I hollered again. "You have got to be kidding me!"

"Well, you are pitiful."

"Not you! I'm getting pulled over! Can you believe this?" I slowed up so I could get close to the curb and out of the sight of the entire Lafayette Square.

"You better get out of this one, Vanni. Dad will not pay your ticket."

"I don't need money from my father, thank you very much." I looked out of my side mirror and saw Sergeant Millings get out of his patrol car. He hiked his pants up, obviously failing to realize that they already exceeded the floodwater stage.

Thomas continued, "Well, you still owe Paige two hundred dollars, so you won't get it from her anyway."

"How do you know . . . oh, never mind. I've got to go. And I will not, and I do mean will not, tell Mother why you are not coming today. Do I make myself clear?"

"Hello . . . hello . . . I can't . . . you're breaking up . . ." The line went dead.

"Chicken!" I hollered into the phone before tossing it back into the seat.

"Well, well, well . . . who do we have here?" Sergeant Millings asked in his annoying way, flicking what looked to be a three-day-old toothpick through his teeth as he came in line with my open window.

"I do believe you have the wrong car." I pointed in the direction of the blue blur. "That is the young woman you should be tormenting."

"You think so, Miss Phillips? Well, you'll be lucky to know I clocked you at twenty-two in a twenty."

"Well, let's just change my name to Lucky!"

"Okay, Lucky! If you'll give me your license and registration, please."

"Sergeant Millings, you have got to be kidding me! You are going to give me a ticket for doing--"

"License and registration, Miss Phillips." He sucked air through his teeth. They should have used him in the Dukes of Hazzard movie. It would have gotten better ratings, I'm certain.

"Would you like blood with that? I'm sure I could draw some for you." Especially had the steering wheel been my arms, because my nails were now embedded in it.

"Don't be smart. Now, hand them over, missy."

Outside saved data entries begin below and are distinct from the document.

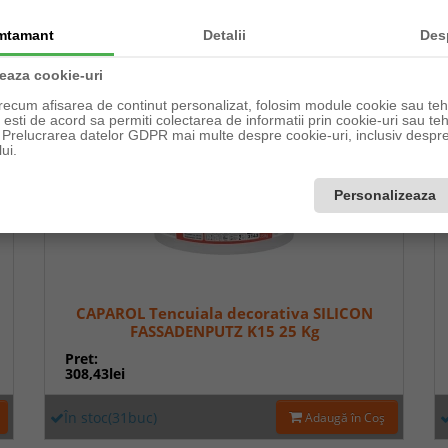
În stoc(1buc)
Adaugă în Coş
mtamant
Detalii
Des
zeaza cookie-uri
recum afisarea de continut personalizat, folosim module cookie sau tehn
sti de acord sa permiti colectarea de informatii prin cookie-uri sau teh
a Prelucrarea datelor GDPR mai multe despre cookie-uri, inclusiv despre 
ui.
Personalizeaza
CAPAROL Tencuiala decorativa SILICON
FASSADENPUTZ K15 25 Kg
Pret:
308,43lei
În stoc(31buc)
Adaugă în Coş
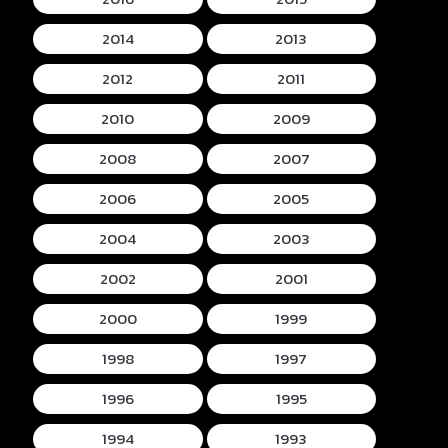
2014
2013
2012
2011
2010
2009
2008
2007
2006
2005
2004
2003
2002
2001
2000
1999
1998
1997
1996
1995
1994
1993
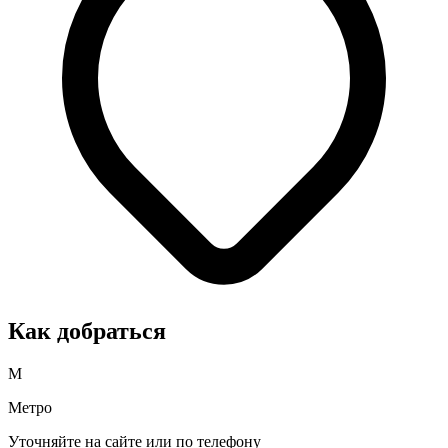
Как добраться
М
Метро
Уточняйте на сайте или по телефону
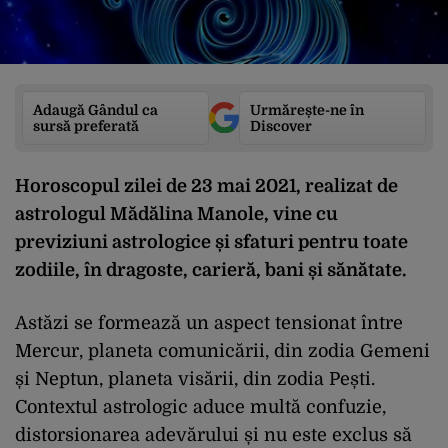
Adaugă Gândul ca
Urmărește-ne în
sursă preferată
Discover
Horoscopul zilei de 23 mai 2021, realizat de
astrologul Mădălina Manole, vine cu
previziuni astrologice și sfaturi pentru toate
zodiile, în dragoste, carieră, bani și sănătate.
Astăzi se formează un aspect tensionat între
Mercur, planeta comunicării, din zodia Gemeni
și Neptun, planeta visării, din zodia Pești.
Contextul astrologic aduce multă confuzie,
distorsionarea adevărului și nu este exclus să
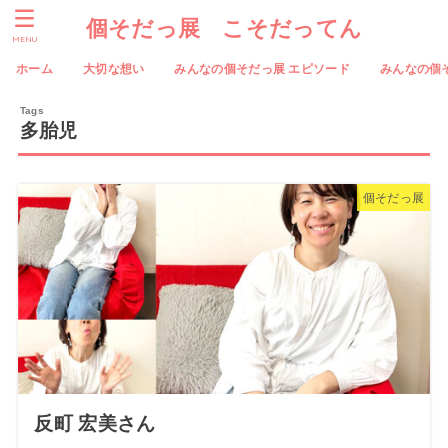
個そだっ展 こそだってん
MENU
ホーム
大切な想い
みんなの個そだっ展 エピソード
みんなの個
多胎児
個そだっ展
反町 宏美さん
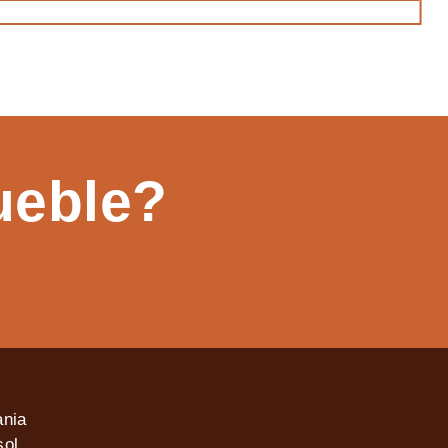
ueble?
ania
ol,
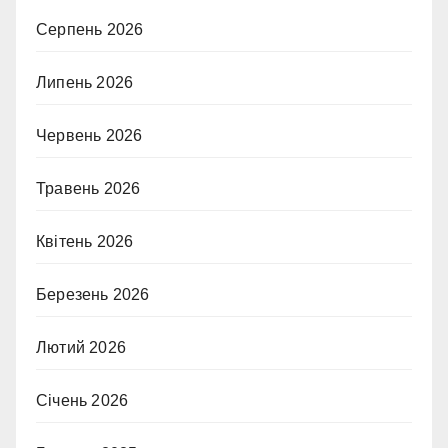
Серпень 2026
Липень 2026
Червень 2026
Травень 2026
Квітень 2026
Березень 2026
Лютий 2026
Січень 2026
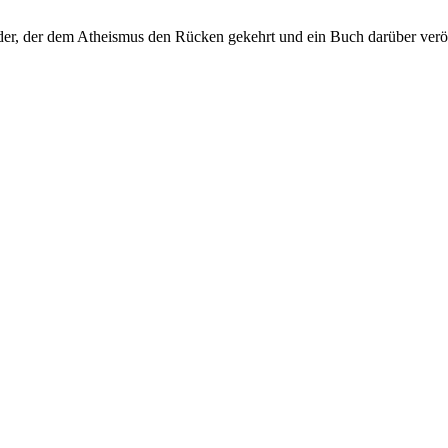
er, der dem Atheismus den Rücken gekehrt und ein Buch darüber veröf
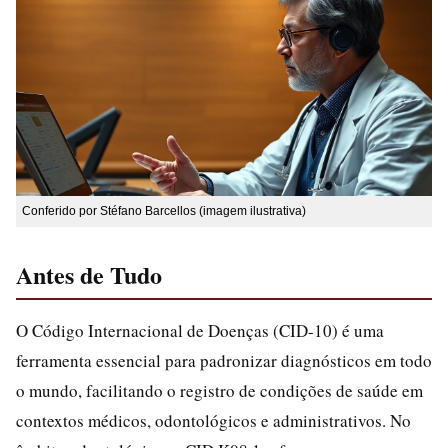
Conferido por Stéfano Barcellos (imagem ilustrativa)
Antes de Tudo
O Código Internacional de Doenças (CID-10) é uma
ferramenta essencial para padronizar diagnósticos em todo
o mundo, facilitando o registro de condições de saúde em
contextos médicos, odontológicos e administrativos. No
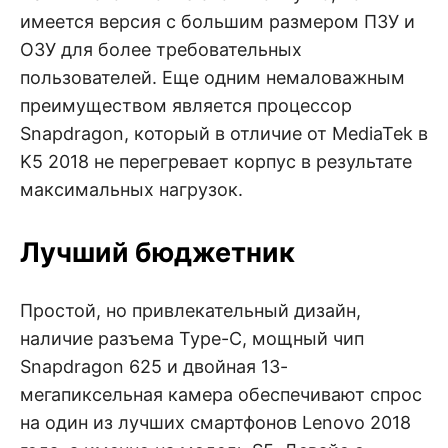
имеется версия с большим размером ПЗУ и
ОЗУ для более требовательных
пользователей. Еще одним немаловажным
преимуществом является процессор
Snapdragon, который в отличие от MediaTek в
K5 2018 не перегревает корпус в результате
максимальных нагрузок.
Лучший бюджетник
Простой, но привлекательный дизайн,
наличие разъема Type-C, мощный чип
Snapdragon 625 и двойная 13-
мегапиксельная камера обеспечивают спрос
на один из лучших смартфонов Lenovo 2018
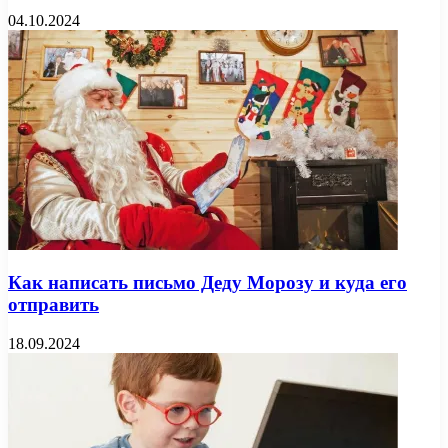
04.10.2024
Как написать письмо Деду Морозу и куда его
отправить
18.09.2024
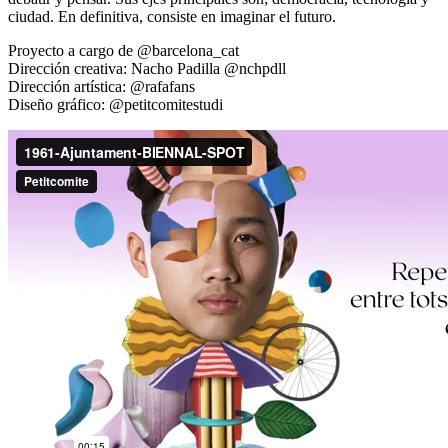
ciudad. En definitiva, consiste en imaginar el futuro.
Proyecto a cargo de @barcelona_cat
Dirección creativa: Nacho Padilla @nchpdll
Dirección artística: @rafafans
Diseño gráfico: @petitcomitestudi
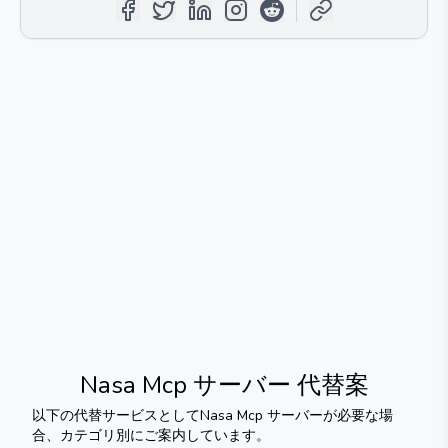
Nasa Mcp サーバー
代替案
以下の代替サービスとして
Nasa Mcp サーバー
が必要な場
合、カテゴリ別にご案内しています。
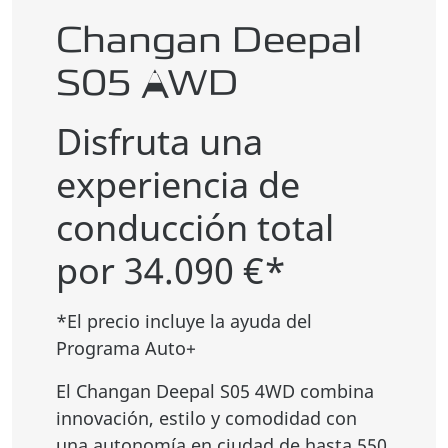
Changan Deepal
S05 AWD
Disfruta una
experiencia de
conducción total
por 34.090 €*
*El precio incluye la ayuda del
Programa Auto+
El Changan Deepal S05 4WD combina
innovación, estilo y comodidad con
una autonomía en ciudad de hasta 550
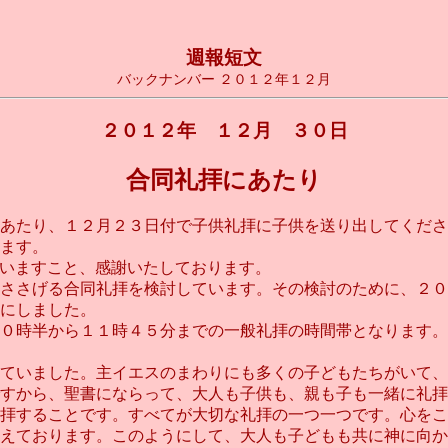
週報短文
バックナンバー ２０１２年１２月
２０１２年 １２月 ３０日
合同礼拝にあたり
あたり、１２月２３日付で子供礼拝に子供を送り出してくださ
ます。
さいますこと、感謝いたしております。
ささげる合同礼拝を検討しています。その検討のために、２０
にしました。
０時半から１１時４５分までの一般礼拝の時間帯となります。
ていました。主イエスのまわりにも多くの子どもたちがいて、
すから、聖書にならって、大人も子供も、親も子も一緒に礼拝
拝することです。すべてが大切な礼拝の一つ一つです。心をこ
えております。このようにして、大人も子どもも共に神に向か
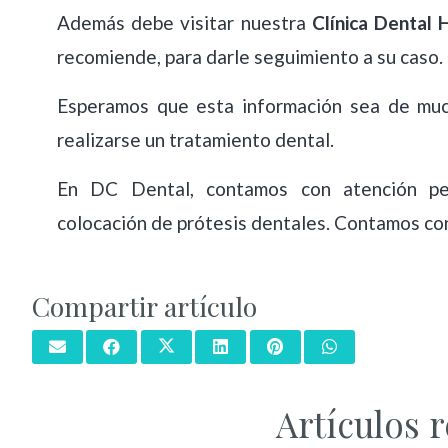
Además debe visitar nuestra
Clínica Dental
recomiende, para darle seguimiento a su caso.
Esperamos que esta información sea de mu
realizarse un tratamiento dental.
En DC Dental, contamos con atención per
colocación de prótesis dentales. Contamos co
Compartir artículo
Artículos 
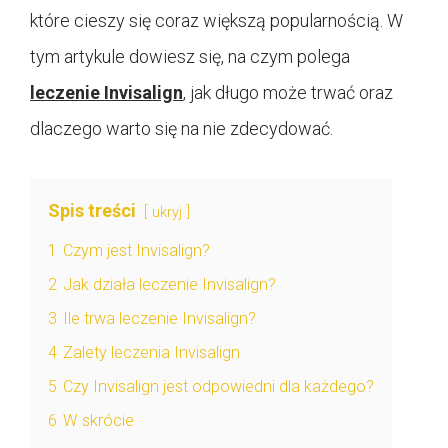
które cieszy się coraz większą popularnością. W
tym artykule dowiesz się, na czym polega
leczenie Invisalign
, jak długo może trwać oraz
dlaczego warto się na nie zdecydować.
Spis treści
ukryj
1
Czym jest Invisalign?
2
Jak działa leczenie Invisalign?
3
Ile trwa leczenie Invisalign?
4
Zalety leczenia Invisalign
5
Czy Invisalign jest odpowiedni dla każdego?
6
W skrócie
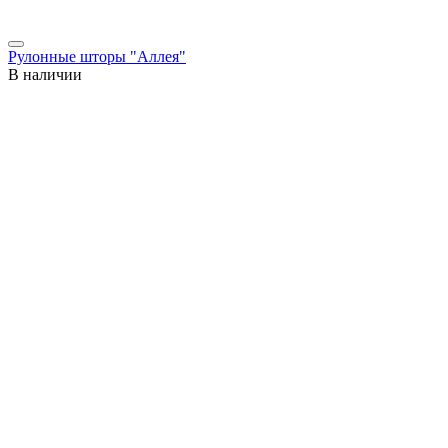
Рулонные шторы "Аллея"
В наличии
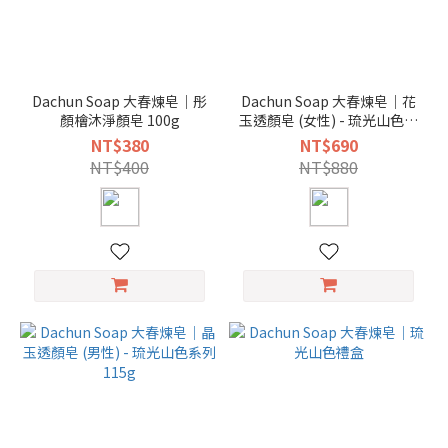
Dachun Soap 大春煉皂｜彤
Dachun Soap 大春煉皂｜花
顏檜沐淨顏皂 100g
玉透顏皂 (女性) - 琉光山色系
列 115g
NT$380
NT$690
NT$400
NT$880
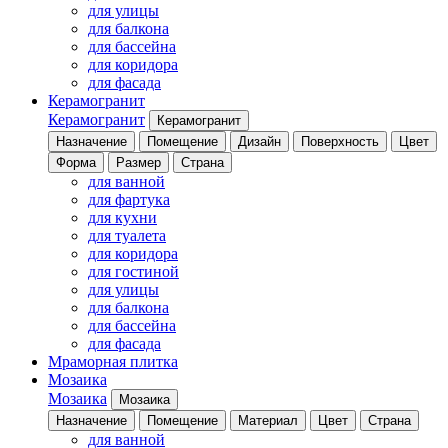
для улицы
для балкона
для бассейна
для коридора
для фасада
Керамогранит
Керамогранит
Керамогранит
Назначение
Помещение
Дизайн
Поверхность
Цвет
Форма
Размер
Страна
для ванной
для фартука
для кухни
для туалета
для коридора
для гостиной
для улицы
для балкона
для бассейна
для фасада
Мраморная плитка
Мозаика
Мозаика
Мозаика
Назначение
Помещение
Материал
Цвет
Страна
для ванной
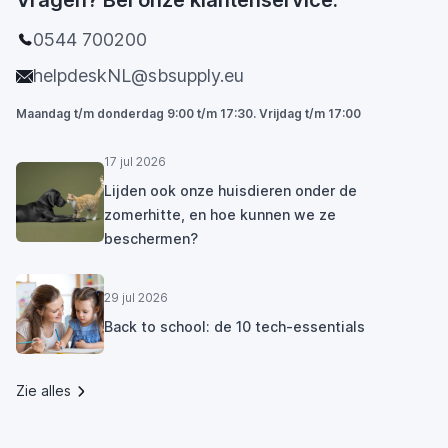
Vragen? Bel onze klantenservice.
0544 700200
helpdeskNL@sbsupply.eu
Maandag t/m donderdag 9:00 t/m 17:30. Vrijdag t/m 17:00
17 jul 2026
Lijden ook onze huisdieren onder de
zomerhitte, en hoe kunnen we ze
beschermen?
29 jul 2026
Back to school: de 10 tech-essentials
Zie alles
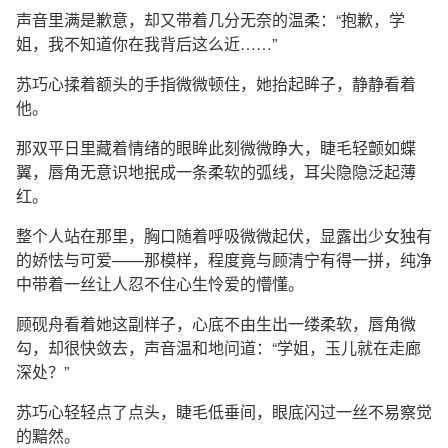
声音里满是歉意，却又带着几分无奈的温柔：“抱歉，学
姐，我不知道你在我背后这么近……”
苏巧心揉着额头的手指微微顿住，她抬起眸子，静静看着
他。
那双平日里藏着情绪的眼眸此刻微微睁大，睫毛轻颤如蝶
翼，唇角无意识地抿成一条柔软的弧线，耳尖隐隐泛起薄
红。
整个人站在那里，胸口随着呼吸微微起伏，显露出少女独有
的娇怯与可爱——那模样，程度竟与顾清宁有得一拼，纯净
中带着一丝让人忍不住心生怜爱的懵懂。
顾砚舟看着她这副样子，心底不由生出一缕柔软，唇角微
勾，却很快敛去，声音温和地问道：“学姐，玉儿就在走廊
深处？”
苏巧心轻轻点了点头，睫毛低垂间，眼底闪过一丝不易察觉
的黯然。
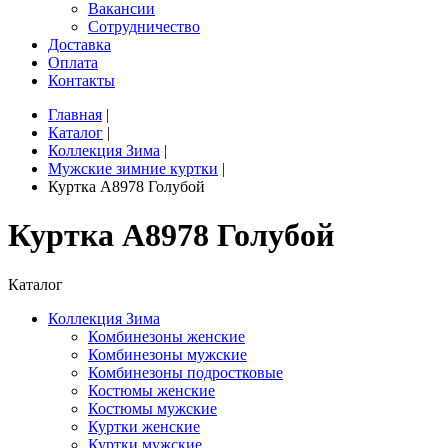
Вакансии
Сотрудничество
Доставка
Оплата
Контакты
Главная
|
Каталог
|
Коллекция Зима
|
Мужские зимние куртки
|
Куртка A8978 Голубой
Куртка A8978 Голубой
Каталог
Коллекция Зима
Комбинезоны женские
Комбинезоны мужские
Комбинезоны подростковые
Костюмы женские
Костюмы мужские
Куртки женские
Куртки мужские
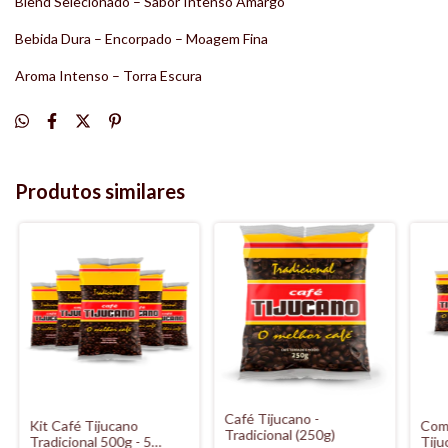
Blend Selecionado – Sabor Intenso Amargo
Bebida Dura – Encorpado – Moagem Fina
Aroma Intenso – Torra Escura
Produtos similares
Café Tijucano -
Kit Café Tijucano
Com
Tradicional (250g)
Tradicional 500g - 5
Tiju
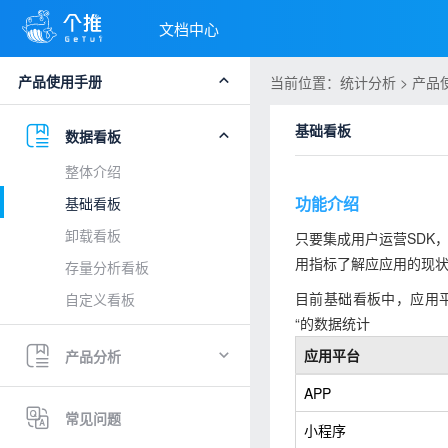
文档中心
产品使用手册
当前位置：统计分析 > 产品使
基础看板
数据看板
整体介绍
功能介绍
基础看板
卸载看板
只要集成用户运营SDK
用指标了解应应用的现
存量分析看板
目前基础看板中，应用平
自定义看板
“的数据统计
应用平台
产品分析
APP
常见问题
小程序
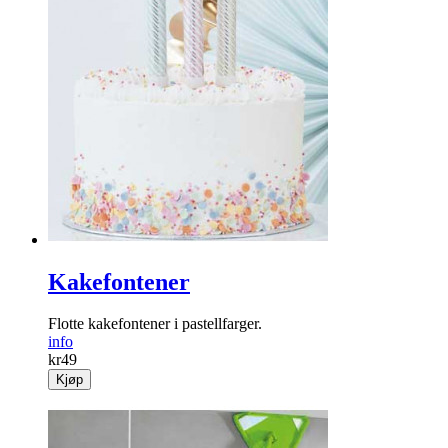
Kakefontener
Flotte kakefontener i pastellfarger.
info
kr
49
Kjøp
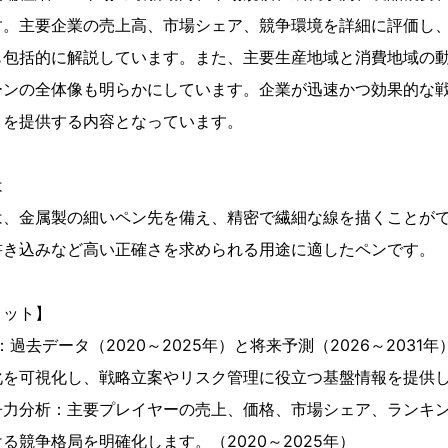
す。主要企業の売上高、市場シェア、競争環境を詳細に評価し
も包括的に解説しています。また、主要生産地域と消費地域の
ーンの全体像も明らかにしています。企業が迅速かつ効果的な
トを提供する内容となっています。
は
は、金属製の細いペン先を備え、精密で繊細な線を描くことが
書き込みなど高い正確さを求められる用途に適したペンです。
リット】
過去データ（2020～2025年）と将来予測（2026～2031
化を可視化し、戦略立案やリスク管理に役立つ基盤情報を提供
争力分析：主要プレイヤーの売上、価格、市場シェア、ランキ
る競争格局を明確化します。（2020～2025年）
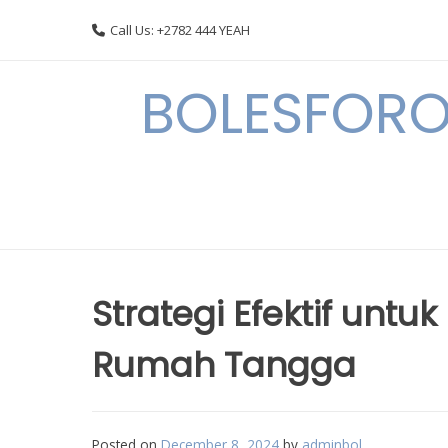
Skip
Call Us: +2782 444 YEAH
to
content
BOLESFORO
Strategi Efektif unt
Rumah Tangga
Posted on
December 8, 2024
by
adminbol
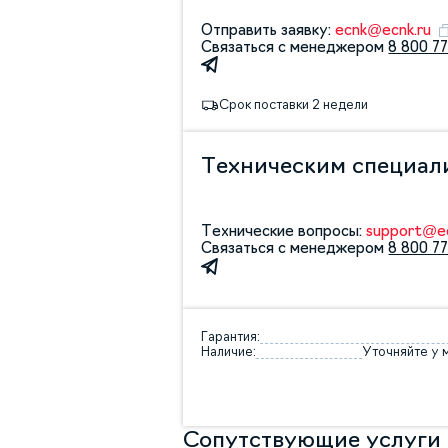
Отправить заявку:
ecnk@ecnk.ru
Связаться с менеджером
8 800 77
Срок поставки 2 недели
Техническим специал
Технические вопросы:
support@ec
Связаться с менеджером
8 800 77
Гарантия:
Наличие:
Уточняйте у
Сопутствующие услуги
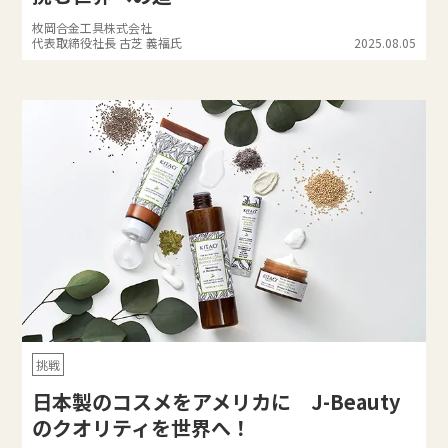
枚岡合金工具株式会社
代表取締役社長 古芝 義福氏
2025.08.05
挑戦
日本製のコスメをアメリカに J-Beauty
のクオリティを世界へ！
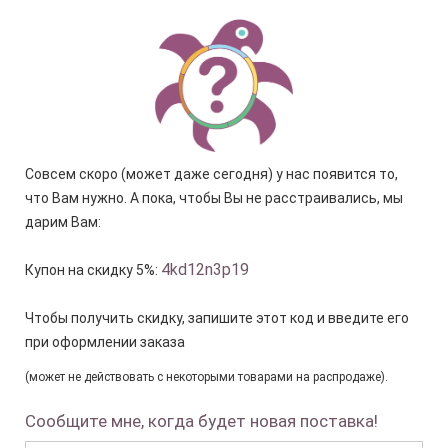
Совсем скоро (может даже сегодня) у нас появится то,
что Вам нужно. А пока, чтобы Вы не расстраивались, мы
дарим Вам:
4kd12n3p19
Купон на скидку 5%:
Чтобы получить скидку, запишите этот код и введите его
при оформлении заказа
(может не действовать с некоторыми товарами на распродаже).
Сообщите мне, когда будет новая поставка!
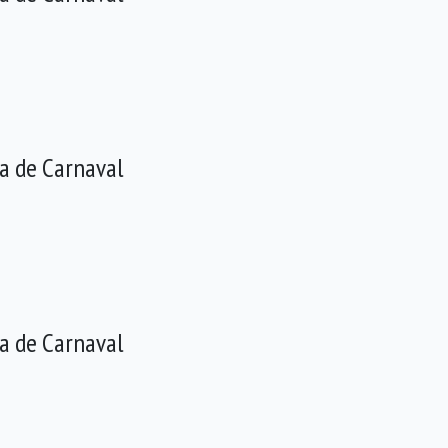
a de Carnaval
a de Carnaval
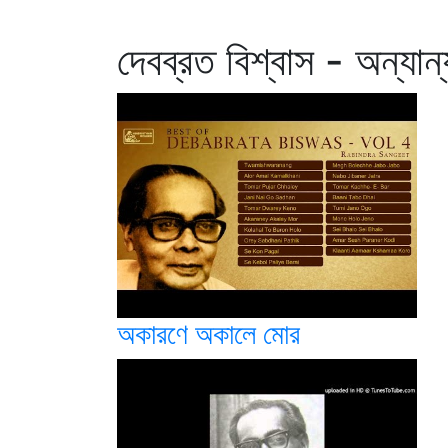
দেবব্রত বিশ্বাস - অন্যান
অকারণে অকালে মোর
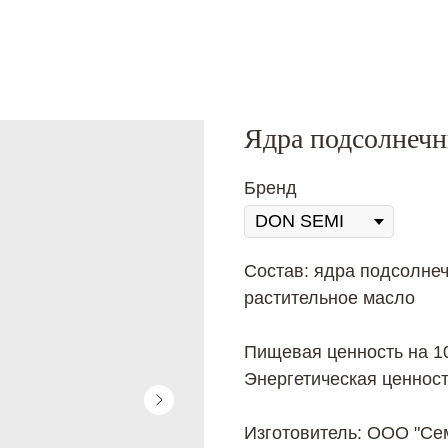
Ядра подсолнечни
Бренд
Состав: ядра подсолнеч
растительное масло
Пищевая ценность на 100
Энергетическая ценност
Изготовитель: ООО "Сем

"It's Lucky, remember!" I said, wanting to toss them across the street.

He took the paperwork from my hand, and the sun bounced off of a gold wedding band. In all these years I had never met Mrs. Sergeant Millings. Poor woman had probably taken to hiding. If she was smart, she had hidden from him as well. Amazing to me how a man like that can find love while I'm relegated to the companionship of crazy people.

"Well, Miss Phillips." His voice called my mind back from its thoughts of vehicular homicide. "Here you go. You can send your check by mail, or you can see me in court."

"Are you serious?" I jerked the ticket from his hand. My eyes got to what mattered most. "A hundred and fifteen dollars? For two miles over the speed limit?"

"No, forty dollars for two miles over the speed limit, and seventy-five dollars for verbally assaulting a police officer."

"You are being absurd!" I could cover my rent and have just enough money left over for food. This would sure put a dent in that achievement.

He flapped his little black notebook in my face. "I have more tickets."

"Well, do tell me, Sergeant Millings, what orifice would you like to pull this money out of? Huh? Because I've already exhausted all resources of my behind!" With that, I tossed the ticket in the passenger's seat and rolled up my window. Old Betsy gave him a sputter of her thoughts as well as the black smoke choked him.

A week away just might be exactly what I needed. Granted, I was going with a crazed mongrel and a morbidly depressed beauty-queen reject, but it was Seaside. What could happen in Seaside?